Table 2.1 Type of RNA

Uses of the Human Genome Project data and ways of accessing it

An important benefit of the Human Genome Project is the ability to use the electronically compiled genome data to identify genes of interest at particular locations in the genome. This could include, for instance, those genes located around an identified translocation breakpoint, within a microdeletion or microduplication region (e.g. following array comparative genomic hybridisation or aCGH), or those residing at a locus resulting from a linkage study. Such a locus may be defined as a cytogenetic band. Alternatively, it may be a region spanned by a specific probe (such as a recombinant plasmid BAC probe), delineated by known DNA markers (such as microsatellites, see Chapter 3), or defined by precise nucleotide positions as counted from the end of the short arm of the chromosome. Accessing the genome data can be achieved by using one of the well-established genome browsers, such as Ensembl (Figs 2.1 and 2.2) orUCSC(Fig. 2.3), further details of which are given in Chapter 19 (and updated web-links are provided online at www.wiley.com/go/tobias).

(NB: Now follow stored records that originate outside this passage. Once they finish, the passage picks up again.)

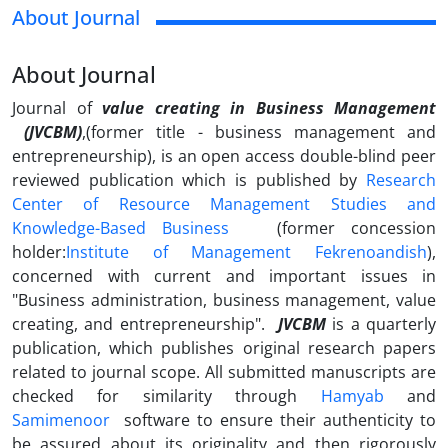
About Journal
About Journal
Journal of
value creating in Business Management
(JVCBM)
,(former title - business management and
entrepreneurship), is an open access double-blind peer
reviewed publication which is published by
Research
Center of Resource Management Studies and
Knowledge-Based Business
(former concession
holder:
I
nstitute of Management Fekrenoandish
),
concerned with current and important issues in
"
Business administration,
business management, value
creating,
and entrepreneurship
".
JVCBM
is a quarterly
publication, which publishes original research papers
related to journal scope. All submitted manuscripts are
checked for similarity through
Hamyab
and
Samimenoor
software to ensure their authenticity to
be assured about its originality and then rigorously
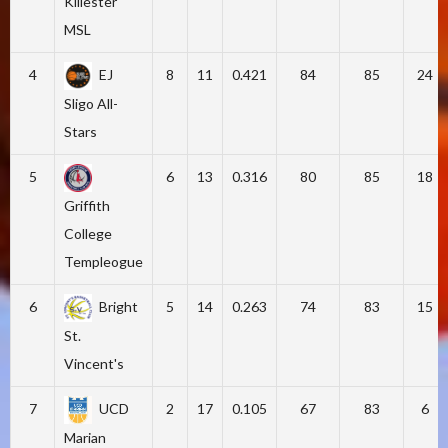
Killester
MSL
4
EJ
8
11
0.421
84
85
24
Sligo All-
Stars
5
6
13
0.316
80
85
18
Griffith
College
Templeogue
6
Bright
5
14
0.263
74
83
15
St.
Vincent's
7
UCD
2
17
0.105
67
83
6
Marian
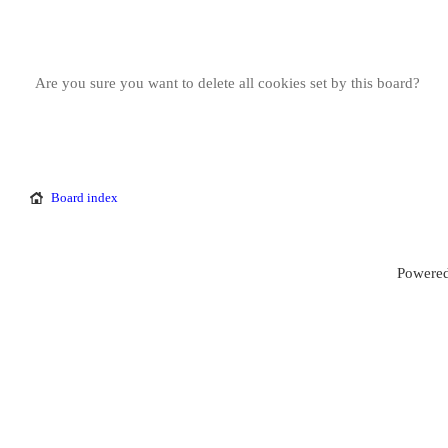
Are you sure you want to delete all cookies set by this board?
Board index
Powered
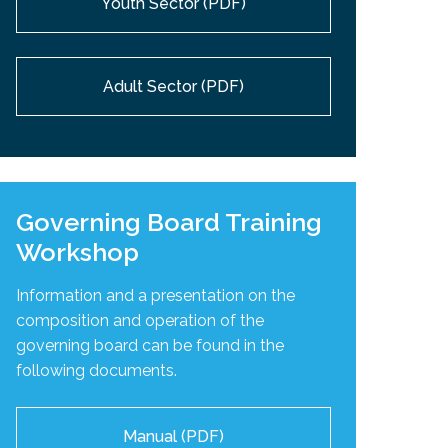
Youth Sector (PDF)
Adult Sector (PDF)
Governing Board Training
Workshop
Information and a presentation on the
composition and operation of the
governing board can be found in the
following documents.
Manual (PDF)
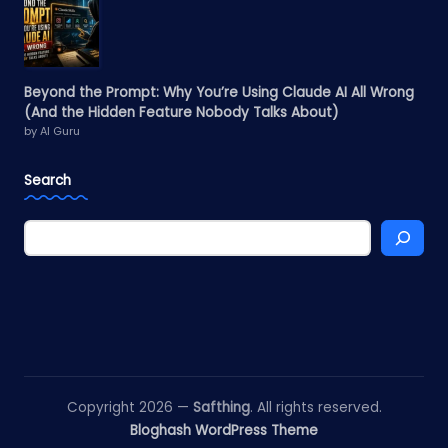
Beyond the Prompt: Why You’re Using Claude AI All Wrong
(And the Hidden Feature Nobody Talks About)
by AI Guru
Search
Copyright 2026 —
Safthing
. All rights reserved.
Bloghash WordPress Theme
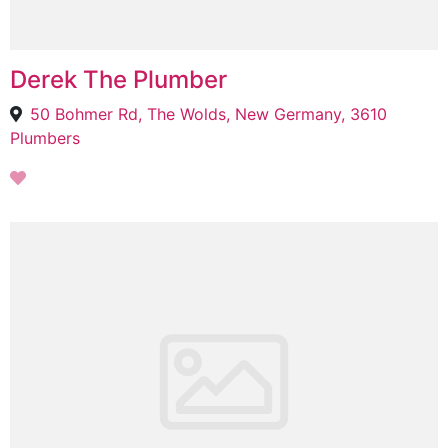
Derek The Plumber
50 Bohmer Rd, The Wolds, New Germany, 3610
Plumbers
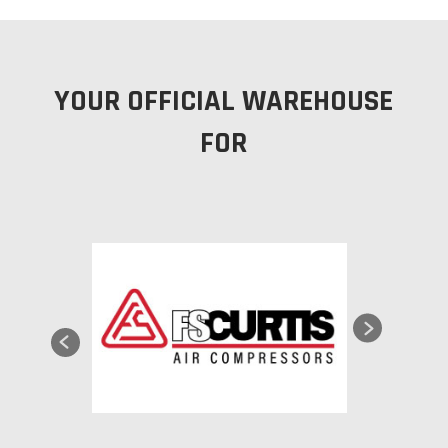
YOUR OFFICIAL WAREHOUSE
FOR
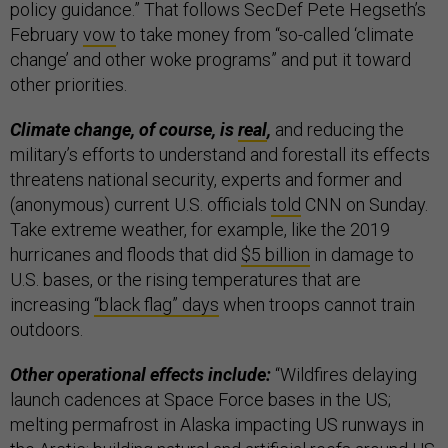
policy guidance.” That follows SecDef Pete Hegseth’s
February
vow
to take money from “so-called ‘climate
change’ and other woke programs” and put it toward
other priorities.
Climate change, of course, is
real
,
and reducing the
military’s efforts to understand and forestall its effects
threatens national security, experts and former and
(anonymous) current U.S. officials
told
CNN on Sunday.
Take extreme weather, for example, like the 2019
hurricanes and floods that did
$5 billion
in damage to
U.S. bases, or the rising temperatures that are
increasing
“black flag” days
when troops cannot train
outdoors.
Other operational effects include:
“Wildfires delaying
launch cadences at Space Force bases in the US;
melting permafrost in Alaska impacting US runways in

The genome databases can also be interrogated using BLAST (Basic Local Alignment Search Tool), which will find the site in the genome of any entered stretch of DNA (or protein) sequence. Detailed information about the sequence is available, such as its precise chromosome location, whether it is within an exon or intron or part of a repeat, if it is part of a known gene or gene family and whether or not it is conserved in other organisms (see chapter 19 and the accompanying website for further details).